The data includes user IDs, session IDs, order IDs, dish names, registration dates, and other related information, which enables the exploration of these relationships.  Missing values were addressed through dropping rows in one of the datasets before merging.


##  **Solution to Business Objective**



Based on the provided analysis, here's how the client can achieve their business objective of optimizing marketing, improving user retention, and increasing revenue:

**1. Targeted Promotions Based on Engagement:**

* **High-Engagement Users:** Reward frequent users (high cooking session frequency) with exclusive discounts, loyalty programs, or early access to new dishes. This reinforces their engagement and encourages further orders.  The analysis already shows a positive correlation; leverage this.

* **Low-Engagement Users:** Implement re-engagement campaigns. Offer introductory discounts, personalized recommendations based on their past activity or popular dishes, or targeted messaging to remind them of the platform's features.  Incentivize them to increase their cooking session frequency, which in turn could increase order frequency.

**2. Menu Optimization and Cross-Selling:**

* **Promote Popular Dishes:**  Highlight the top-performing dishes prominently in the app/website. Use them in promotional offers or combo meals to boost sales.
* **Introduce Variations:**  Create new dishes or variations based on the most popular ones. Consider offering limited-time promotions for these dishes to generate further interest and data.
* **Cross-selling:**  Suggest complementary dishes or ingredients to users who order specific popular items.

**3. Seasonal Marketing:**

* **Time-Based Promotions:**  Offer special discounts or promotions tied to specific days of the week (e.g., weekend specials) or months when cooking sessions and orders naturally increase.
* **Seasonal Dishes:**  Introduce seasonal dishes aligned with popular ingredients or holidays. Leverage the observed seasonality for dishes and cooking sessions.
* **Targeted Campaigns:**  Craft marketing campaigns specific to seasonal trends. For example, promote lighter dishes during warmer months or comfort food during colder ones.

**4. Data-Driven Decisions:**

* **Continuous Monitoring:** Track key metrics (cooking session frequency, order frequency, dish popularity) over time to measure the effectiveness of marketing initiatives.
* **A/B Testing:**  Experiment with different promotion strategies and menu variations to identify what resonates best with users.
* **Data Refinement:**  Further analysis on the available data including demographics, user preferences and other relevant information, to identify further insights to refine user segmentation and promotions.  

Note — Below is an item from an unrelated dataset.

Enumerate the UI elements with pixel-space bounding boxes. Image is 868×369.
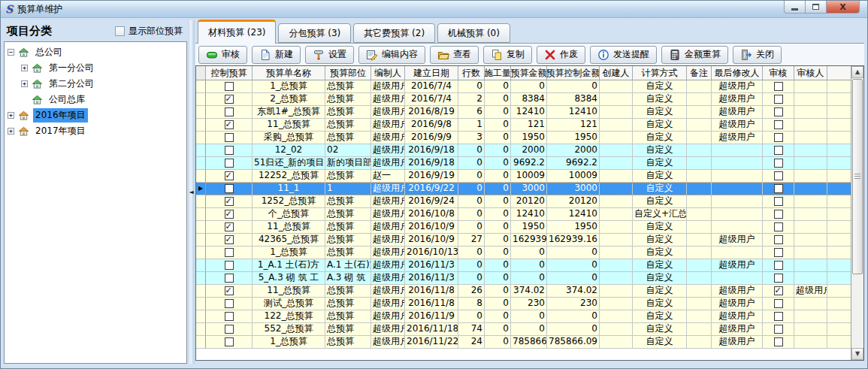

**5.  Improve User Experience:**

* **Optimize onboarding:** Improve initial user onboarding to encourage early engagement.
* **Personalization:**  Use data to personalize the platform's experience for each user.


By implementing these data-driven strategies, the client can effectively leverage the insights gained from their data analysis to achieve its business objectives.


# **Conclusion**

This analysis successfully identified key drivers of user engagement and dish popularity, providing actionable insights for the client.  The positive correlation between cooking session frequency and order volume highlights the importance of user retention and engagement strategies.  Pinpointing consistently popular dishes allows for menu optimization and targeted promotions.  Furthermore, understanding the seasonality of both dish popularity and user engagement enables the creation of time-sensitive marketing campaigns. By implementing the recommended strategies—targeted promotions, menu optimization, seasonal marketing, and data-driven decision-making—the client can enhance user experience, improve user retention, and drive revenue growth.  Continuous monitoring and A/B testing will further refine strategies and maximize results.